Seahawks Defense Still Learning Fangio System
Seattle's bye week gave me a chance to ask Pete Carroll exactly what went wrong in Germany, while splicing in some Seahawks calls courtesy of Jordyn Brooks. This is the state of the 2022 defense:
“Good to see you Matty, you travelled,” Pete Carroll said to me at the start of the Seahawks’ bye week.
Seattle’s head coach was speaking in jest, with my VMAC press conference attendance only arriving via Zoom. Nevertheless, while I did not fly out to the Pacific Northwest post-Germany, this midseason break does provide us all with an opportunity to review.
Carroll: “went back and watched Minnesota, just admiring Ed Donatell’s work and what they are doing there.”
For us, that Vikings-rival defensive coordinator study will have to come another day.

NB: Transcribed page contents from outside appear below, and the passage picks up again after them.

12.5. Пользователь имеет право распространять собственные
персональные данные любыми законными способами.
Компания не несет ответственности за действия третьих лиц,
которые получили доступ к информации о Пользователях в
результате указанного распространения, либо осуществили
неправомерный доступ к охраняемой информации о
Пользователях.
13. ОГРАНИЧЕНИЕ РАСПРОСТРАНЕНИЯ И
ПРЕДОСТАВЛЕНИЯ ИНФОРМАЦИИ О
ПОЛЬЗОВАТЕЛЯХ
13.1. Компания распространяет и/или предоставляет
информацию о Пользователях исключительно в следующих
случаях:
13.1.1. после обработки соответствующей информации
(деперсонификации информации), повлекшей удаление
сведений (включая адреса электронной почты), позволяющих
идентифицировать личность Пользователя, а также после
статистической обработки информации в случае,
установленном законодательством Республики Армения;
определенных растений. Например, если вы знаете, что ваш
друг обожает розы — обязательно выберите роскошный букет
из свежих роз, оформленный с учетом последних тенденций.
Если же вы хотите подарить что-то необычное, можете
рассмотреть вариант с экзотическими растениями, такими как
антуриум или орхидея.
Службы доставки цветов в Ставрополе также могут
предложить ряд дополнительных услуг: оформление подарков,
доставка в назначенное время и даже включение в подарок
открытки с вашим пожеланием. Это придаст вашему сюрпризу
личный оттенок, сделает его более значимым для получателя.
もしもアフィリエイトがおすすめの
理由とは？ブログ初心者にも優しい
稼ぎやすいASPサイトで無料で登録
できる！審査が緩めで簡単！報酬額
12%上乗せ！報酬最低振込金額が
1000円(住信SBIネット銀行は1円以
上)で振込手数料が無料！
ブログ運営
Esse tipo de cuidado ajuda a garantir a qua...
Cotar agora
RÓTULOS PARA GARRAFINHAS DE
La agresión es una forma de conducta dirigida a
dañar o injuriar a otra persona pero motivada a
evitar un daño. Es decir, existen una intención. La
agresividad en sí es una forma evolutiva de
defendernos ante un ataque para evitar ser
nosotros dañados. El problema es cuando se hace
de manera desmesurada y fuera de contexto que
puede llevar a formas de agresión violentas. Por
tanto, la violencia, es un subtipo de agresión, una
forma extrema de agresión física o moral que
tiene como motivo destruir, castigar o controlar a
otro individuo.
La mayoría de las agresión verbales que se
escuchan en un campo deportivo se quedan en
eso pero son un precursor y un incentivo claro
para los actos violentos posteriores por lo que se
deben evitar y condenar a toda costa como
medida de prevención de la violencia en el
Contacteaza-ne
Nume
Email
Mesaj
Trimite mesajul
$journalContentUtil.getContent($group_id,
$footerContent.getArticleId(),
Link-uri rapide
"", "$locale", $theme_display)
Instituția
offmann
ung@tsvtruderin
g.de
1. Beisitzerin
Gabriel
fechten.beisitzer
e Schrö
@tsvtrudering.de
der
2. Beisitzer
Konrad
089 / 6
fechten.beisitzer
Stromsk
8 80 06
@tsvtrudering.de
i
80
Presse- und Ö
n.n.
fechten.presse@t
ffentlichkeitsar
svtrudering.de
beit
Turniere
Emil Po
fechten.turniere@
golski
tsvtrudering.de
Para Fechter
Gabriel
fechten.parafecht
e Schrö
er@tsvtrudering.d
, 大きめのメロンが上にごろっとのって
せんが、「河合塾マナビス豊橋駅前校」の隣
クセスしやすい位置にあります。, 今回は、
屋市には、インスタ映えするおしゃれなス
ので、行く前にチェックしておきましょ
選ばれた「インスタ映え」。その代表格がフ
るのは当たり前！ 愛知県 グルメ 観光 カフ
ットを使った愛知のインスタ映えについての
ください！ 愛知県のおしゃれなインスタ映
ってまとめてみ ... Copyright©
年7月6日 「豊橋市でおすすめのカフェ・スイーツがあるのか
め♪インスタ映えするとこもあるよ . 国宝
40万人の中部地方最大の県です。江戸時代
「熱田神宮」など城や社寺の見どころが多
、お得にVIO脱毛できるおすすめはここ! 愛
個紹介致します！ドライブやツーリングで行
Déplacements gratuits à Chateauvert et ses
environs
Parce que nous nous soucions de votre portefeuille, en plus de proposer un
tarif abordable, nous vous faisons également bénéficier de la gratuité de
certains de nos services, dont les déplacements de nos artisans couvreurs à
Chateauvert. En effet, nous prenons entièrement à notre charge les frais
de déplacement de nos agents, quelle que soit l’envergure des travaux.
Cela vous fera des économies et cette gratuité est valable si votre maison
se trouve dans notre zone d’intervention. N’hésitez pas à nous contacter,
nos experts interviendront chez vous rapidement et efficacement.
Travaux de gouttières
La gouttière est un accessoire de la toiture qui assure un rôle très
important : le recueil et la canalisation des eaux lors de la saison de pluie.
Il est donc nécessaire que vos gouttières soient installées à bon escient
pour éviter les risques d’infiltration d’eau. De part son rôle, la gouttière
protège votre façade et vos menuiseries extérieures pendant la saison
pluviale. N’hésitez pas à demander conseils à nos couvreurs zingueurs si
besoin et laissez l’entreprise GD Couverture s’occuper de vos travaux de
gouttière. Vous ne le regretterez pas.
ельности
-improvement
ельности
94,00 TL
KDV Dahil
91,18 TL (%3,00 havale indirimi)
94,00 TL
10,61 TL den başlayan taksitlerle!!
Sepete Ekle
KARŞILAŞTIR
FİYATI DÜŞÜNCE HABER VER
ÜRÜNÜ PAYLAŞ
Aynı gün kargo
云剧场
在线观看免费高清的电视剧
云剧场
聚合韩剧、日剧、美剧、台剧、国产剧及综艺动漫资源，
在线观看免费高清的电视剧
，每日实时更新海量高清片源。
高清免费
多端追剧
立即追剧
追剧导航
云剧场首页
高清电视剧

Instead, the bye week has armed us with valuable information to look at the state of the 2022 Seahawks defense.
Carroll’s Tuesday answers to my questions were insightful. Meanwhile, Jordyn Brooks’ mic’d up segment—as far back as the week 8 victory at home to the New York Giants—proved enlightening. Oh yes! This pause to the Seahawks’ year has given me Zapruder Film license.
Matching Middle Field Closed
A different style of matching zone coverage arrived with the new-for-2022 defensive system: Vic Fangio’s. That extends to Seattle’s middle field closed zone, cover 3 calls.
Around the 4.33 mark of Brooks’ mic’d up video, you can hear the linebacker shout to the huddle “Crush over red 9, CRUSH.” Cover 9 is a Fangio term for weak-rotated cover 3 sky. The red part is just for the redzone edition of the coverage, where the post safety plays more aggressive to 3x1, shading to the trips side.
From piecing together various details—I promised you some Zapruder—it looks as though this is the play Brooks was calling in. The “crush” part sounded like a defensive line game, and perhaps it was telling Seattle’s DL to “crush” the pocket—notice how they all power rush their men, keeping the pocket tight.
To the non-degenerate, more casual eye, this Fangio-style of matching can end up looking more like cover 1 man defense than a type of cover 3. I asked Carroll if this new approach was more difficult on the players than the past system.
“[Nodding] At times, if you drop a match, like we did on the touchdown pass, it can be a big play because everybody else is matched up and backs are turned sometimes,” the head coach said. “It’s almost like playing man-to-man and you drop your man coverage, in essence that’s really what happened.”
The touchdown pass Carroll referred to, unprompted, was Julio Jones’ 31-yard catch-and-run.
“It was just a play, it wasn’t even a difficult play,” Carroll went on. “It was a play that we practiced, but we didn’t see it quite right, we missed our opportunity there, and they scored a touchdown.”
The Seahawks were in dime personnel, putting Quandre Diggs in the weak hook of the coverage—meaning he was responsible for carrying the #3, innermost receiver, from the 3x1 formation vertical.
As a reaction to the tight split of Jones, on the backside of the trips formation, it looked like Seattle was trying to use a coverage tool to get multiple layers to the deep routes and encourage the throw short of the sticks in the 3rd and 11 situation.
This was similar to the “shove alert” they have used in the past, but instead of the corner shoving the post 1/3 safety, Woolen shoved Diggs—the weak hook/#3 up player—once Jones ran underneath.


With Seattle matched up on all of the other routes deep, the player who needed to make Woolen right was Jordyn Brooks. Instead, the linebacker had his eyes taken inside by Mike Evans running the vertical route from the #3 position and Brady punished this hesitation.


I followed-up with Carroll: questioning if the coverage errors are an example of what the coach meant on Friday, when he said the team still had a lot of learning to do in the scheme.
“Yeah, yes, it is,” Carroll acknowledged. “It’s the consistency because guys have to see things in the same fashion, so they be together to recognize, ‘Here comes the crossing route, okay, I’m going to give it to you, you got it, and I’ll take yours.’ That kind of stuff is really intricate, and it hurt us early in the year. It’s just taken us time.”
That reference to “giving” the crossing route to a teammate and “I’ll take yours” is what should have played out with Woolen and Brooks. Woolen gave the underneath route to Brooks, looking for #3 vertical. Brooks needed to take the underneath route, knowing Woolen had his #3 vertical.

The cover 3 matching is the one aspect of the new defense that Brooks has struggled to adapt to, along with some moments of hesitation from the rest of the underneath defenders. I anticipated the issue against Brady heading into the Week 10 game:

“There were a couple of those,” Carroll assessed of matching coverage errors in Munich.
Another example of a Fangio-system middle field closed call in Brooks’ mic’d up was the middle linebacker calling in “Stay Top, Red Whiskey,” at roughly 4.31 into the clip.